En 1750 Rose Moyer a un enfant alors qu'elle est veuve depuis près d'un an. L'acte de baptême porte seulement la mention que l'enfant est « extra matrimonium ». Sur les trois autres enfants naturels qui seront baptisés jusqu'en 1800, soit 5 en 150 ans, un seul sera déclaré « de père inconnu ». Pour les deux autres la mère désignera devant témoins le père.

L'organisation du village
On a du mal, avec notre genre de vie actuel, à se représenter celui d'un village d'autrefois. L'histoire tend à donner un éclairage de guerre et de misère. Et certes le travail était dur pour les hommes et pour les femmes pour simplement subsister. Mais les registres paroissiaux nous montrent qu'au XVIIIe siècle Saint Marceau était un village qui se développait. A la Révolution il y avait près de 300 habitants et, en 1830, 343. Les métiers se diversifiaient, créant un artisanat qui attirait apprentis et amoureux confondus.
L'influence du curé était grande, à la fois par son rôle d'officier d'état-civil, le catholicisme étant la religion officielle de la nation, et surtout comme pasteur de ses paroissiens. Passées les années de vicaire, il restait en général assez longtemps dans le même village. J.B. Maclot, nommé curé des Ayvelles et de Saint Martial sur le Mont en 1709, le demeura jusqu'en 1739 après avoir été choisi comme doyen rural de Mézières en 1734. Dans les dernières années, il était aidé par les Frères Capucins de Charleville.
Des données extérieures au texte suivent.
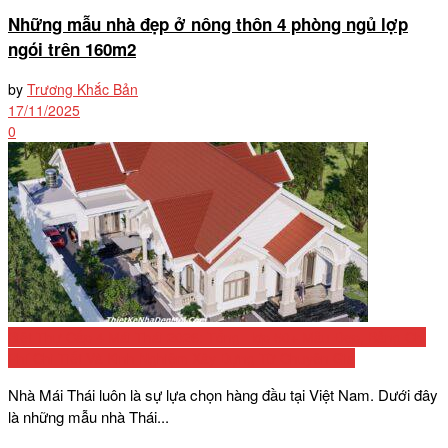
Những mẫu nhà đẹp ở nông thôn 4 phòng ngủ lợp
ngói trên 160m2
by
Trương Khắc Bản
17/11/2025
0
Biệt Thự Cấp 4 Mái Thái 2026: Tổng Hợp 50+ Mẫu Đẹp, Bảng Chi
Phí Chi Tiết Và Kinh Nghiệm Xây Dựng Từ Chuyên Gia
Nhà Mái Thái luôn là sự lựa chọn hàng đầu tại Việt Nam. Dưới đây
là những mẫu nhà Thái...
Il était nommé par l'archevêque de Reims sur présentation du chapitre Saint Pierre de Mézières. Le droit de présentation n'était pas de pure forme, de même que l'importance du curé dans son village. Et quand en 1702, le curé de Villers demande à être déchargé de Saint Marceau « en raison de la lieue de très mauvais chemins qui séparait les deux paroisses et qui empêchait les habitants de Saint Marceau de recourir facilement à leur curé, les exposant au danger de mourir sans sacrement, principalement lorsque les maladies sont imprévues et de peu de durée », Charles Maurice Le Tellier, archevêque-duc de Reims, avant de décider que Saint Marceau sera désormais rattaché à la paroisse des Ayvelles, ordonne une longue enquête auprès des curés, des présentateurs, des décimateurs et des habitants. La décision qui a été conservée aux Archives Départementales de la Marne (G 265 2) comporte neuf grandes pages exposant les arguments de tous les intéressés.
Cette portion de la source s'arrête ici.